= REQUIRED ACTION =
Please give back the listing below word for word and drop any images.

_ _ _ _

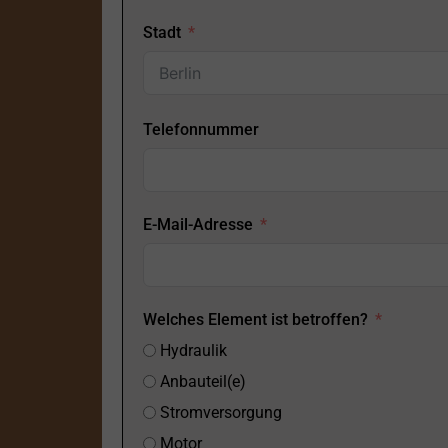
Stadt
Telefonnummer
E-Mail-Adresse
Welches Element ist betroffen?
Hydraulik
Anbauteil(e)
Stromversorgung
Motor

_ _ _ _

= TASK RESULT =
Stadt
Telefonnummer
E-Mail-Adresse
Welches Element ist betroffen?
Hydraulik
Anbauteil(e)
Stromversorgung
Motor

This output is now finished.